→ Task goal: Return all of the data that follows precisely, leaving every image out.

• • •

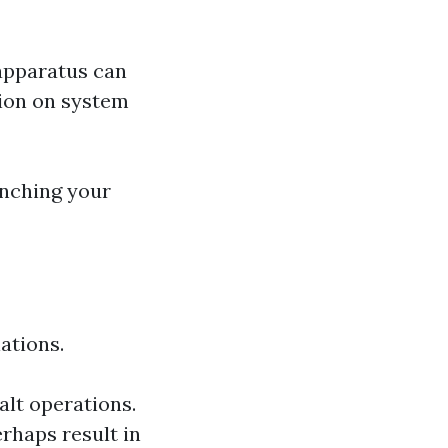
 apparatus can
tion on system
unching your
ations.
alt operations.
rhaps result in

• • •

→ Answer space:
 apparatus can
tion on system
unching your
ations.
alt operations.
rhaps result in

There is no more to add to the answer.